Saved data entries:
-- -- --

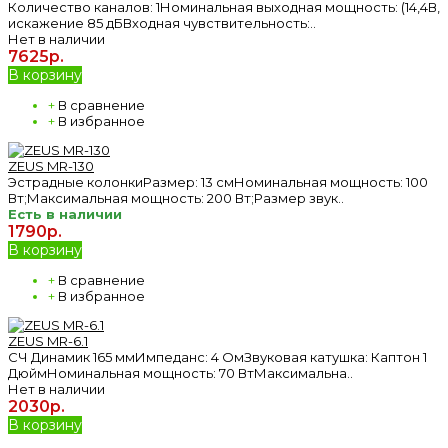
Количество каналов: 1Номинальная выходная мощность: (14,4В,
искажение 85 дБВходная чувствительность:..
Нет в наличии
7625р.
В корзину
+
В сравнение
+
В избранное
ZEUS MR-130
Эстрадные колонкиРазмер: 13 смНоминальная мощность: 100
Вт;Максимальная мощность: 200 Вт;Размер звук..
Есть в наличии
1790р.
В корзину
+
В сравнение
+
В избранное
ZEUS MR-6.1
СЧ Динамик 165 ммИмпеданс: 4 ОмЗвуковая катушка: Каптон 1
ДюймНоминальная мощность: 70 ВтМаксимальна..
Нет в наличии
2030р.
В корзину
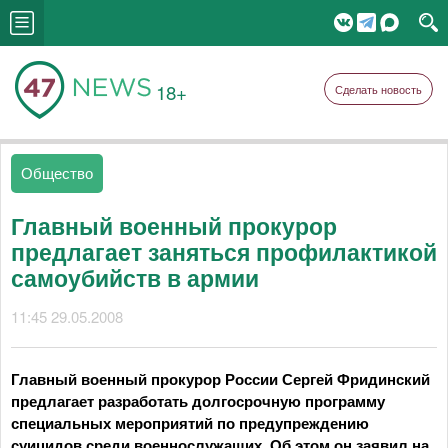
18+
Сделать новость
Общество
Главный военный прокурор
предлагает заняться профилактикой
самоубийств в армии
11:45 29.05.2008
Главный военный прокурор России Сергей Фридинский
предлагает разработать долгосрочную программу
специальных мероприятий по предупреждению
суицидов среди военнослужащих. Об этом он заявил на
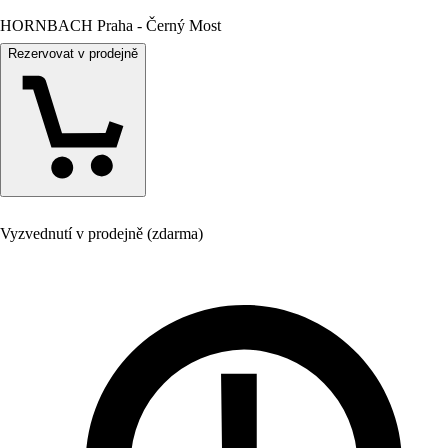
HORNBACH Praha - Černý Most
Rezervovat v prodejně
Vyzvednutí v prodejně (zdarma)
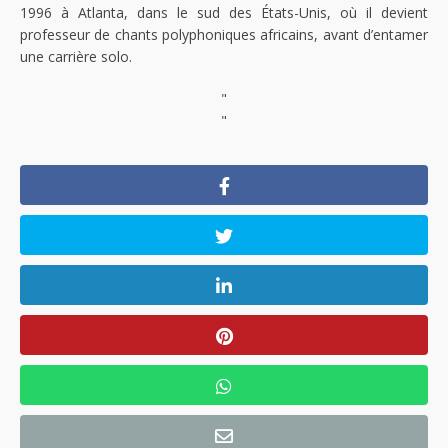
1996 à Atlanta, dans le sud des États-Unis, où il devient
professeur de chants polyphoniques africains, avant d’entamer
une carrière solo.
"
"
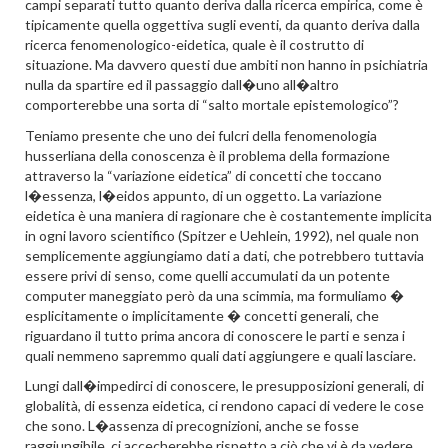
campi separati tutto quanto deriva dalla ricerca empirica, come è
tipicamente quella oggettiva sugli eventi, da quanto deriva dalla
ricerca fenomenologico-eidetica, quale è il costrutto di
situazione. Ma davvero questi due ambiti non hanno in psichiatria
nulla da spartire ed il passaggio dall�uno all�altro
comporterebbe una sorta di “salto mortale epistemologico”?
Teniamo presente che uno dei fulcri della fenomenologia
husserliana della conoscenza è il problema della formazione
attraverso la “variazione eidetica” di concetti che toccano
l�essenza, l�eidos appunto, di un oggetto. La variazione
eidetica è una maniera di ragionare che è costantemente implicita
in ogni lavoro scientifico (Spitzer e Uehlein, 1992), nel quale non
semplicemente aggiungiamo dati a dati, che potrebbero tuttavia
essere privi di senso, come quelli accumulati da un potente
computer maneggiato però da una scimmia, ma formuliamo �
esplicitamente o implicitamente � concetti generali, che
riguardano il tutto prima ancora di conoscere le parti e senza i
quali nemmeno sapremmo quali dati aggiungere e quali lasciare.
Lungi dall�impedirci di conoscere, le presupposizioni generali, di
globalità, di essenza eidetica, ci rendono capaci di vedere le cose
che sono. L�assenza di precognizioni, anche se fosse
raggiungibile, ci accecherebbe rispetto a ciò che vi è da vedere.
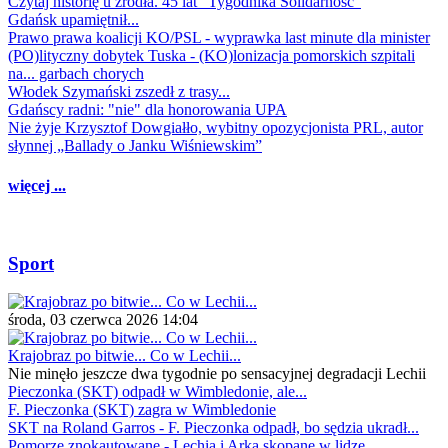
Czytaj historię u źródła. 45 lat "Tygodnika Solidarność"
Gdańsk upamiętnił...
Prawo prawa koalicji KO/PSL - wyprawka last minute dla minister
(PO)lityczny dobytek Tuska - (KO)lonizacja pomorskich szpitali
na... garbach chorych
Włodek Szymański zszedł z trasy...
Gdańscy radni: "nie" dla honorowania UPA
Nie żyje Krzysztof Dowgiałło, wybitny opozycjonista PRL, autor
słynnej „Ballady o Janku Wiśniewskim”
więcej ...
Sport
środa, 03 czerwca 2026 14:04
Krajobraz po bitwie... Co w Lechii...
Nie minęło jeszcze dwa tygodnie po sensacyjnej degradacji Lechii
Pieczonka (SKT) odpadł w Wimbledonie, ale...
F. Pieczonka (SKT) zagra w Wimbledonie
SKT na Roland Garros - F. Pieczonka odpadł, bo sędzia ukradł...
Pomorze znokautowane - Lechia i Arka skopane w lidze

-- -- --

§ Assignment: Return an exact copy of the data above, apart from any pictures.

§ Written answer:
Количество каналов: 1Номинальная выходная мощность: (14,4В,
искажение 85 дБВходная чувствительность:..
Нет в наличии
7625р.
В корзину
+
В сравнение
+
В избранное
ZEUS MR-130
Эстрадные колонкиРазмер: 13 смНоминальная мощность: 100
Вт;Максимальная мощность: 200 Вт;Размер звук..
Есть в наличии
1790р.
В корзину
+
В сравнение
+
В избранное
ZEUS MR-6.1
СЧ Динамик 165 ммИмпеданс: 4 ОмЗвуковая катушка: Каптон 1
ДюймНоминальная мощность: 70 ВтМаксимальна..
Нет в наличии
2030р.
В корзину
18+
Сделать новость
Общество
Главный военный прокурор
предлагает заняться профилактикой
самоубийств в армии
11:45 29.05.2008
Главный военный прокурор России Сергей Фридинский
предлагает разработать долгосрочную программу
специальных мероприятий по предупреждению
суицидов среди военнослужащих. Об этом он заявил на
HORNBACH Praha - Černý Most
Rezervovat v prodejně
Vyzvednutí v prodejně (zdarma)
1996 à Atlanta, dans le sud des États-Unis, où il devient
professeur de chants polyphoniques africains, avant d’entamer
une carrière solo.
"
"
campi separati tutto quanto deriva dalla ricerca empirica, come è
tipicamente quella oggettiva sugli eventi, da quanto deriva dalla
ricerca fenomenologico-eidetica, quale è il costrutto di
situazione. Ma davvero questi due ambiti non hanno in psichiatria
nulla da spartire ed il passaggio dall�uno all�altro
comporterebbe una sorta di “salto mortale epistemologico”?
Teniamo presente che uno dei fulcri della fenomenologia
husserliana della conoscenza è il problema della formazione
attraverso la “variazione eidetica” di concetti che toccano
l�essenza, l�eidos appunto, di un oggetto. La variazione
eidetica è una maniera di ragionare che è costantemente implicita
in ogni lavoro scientifico (Spitzer e Uehlein, 1992), nel quale non
semplicemente aggiungiamo dati a dati, che potrebbero tuttavia
essere privi di senso, come quelli accumulati da un potente
computer maneggiato però da una scimmia, ma formuliamo �
esplicitamente o implicitamente � concetti generali, che
riguardano il tutto prima ancora di conoscere le parti e senza i
quali nemmeno sapremmo quali dati aggiungere e quali lasciare.
Lungi dall�impedirci di conoscere, le presupposizioni generali, di
globalità, di essenza eidetica, ci rendono capaci di vedere le cose
che sono. L�assenza di precognizioni, anche se fosse
raggiungibile, ci accecherebbe rispetto a ciò che vi è da vedere.
Czytaj historię u źródła. 45 lat "Tygodnika Solidarność"
Gdańsk upamiętnił...
Prawo prawa koalicji KO/PSL - wyprawka last minute dla minister
(PO)lityczny dobytek Tuska - (KO)lonizacja pomorskich szpitali
na... garbach chorych
Włodek Szymański zszedł z trasy...
Gdańscy radni: "nie" dla honorowania UPA
Nie żyje Krzysztof Dowgiałło, wybitny opozycjonista PRL, autor
słynnej „Ballady o Janku Wiśniewskim”
więcej ...
Sport
środa, 03 czerwca 2026 14:04
Krajobraz po bitwie... Co w Lechii...
Nie minęło jeszcze dwa tygodnie po sensacyjnej degradacji Lechii
Pieczonka (SKT) odpadł w Wimbledonie, ale...
F. Pieczonka (SKT) zagra w Wimbledonie
SKT na Roland Garros - F. Pieczonka odpadł, bo sędzia ukradł...
Pomorze znokautowane - Lechia i Arka skopane w lidze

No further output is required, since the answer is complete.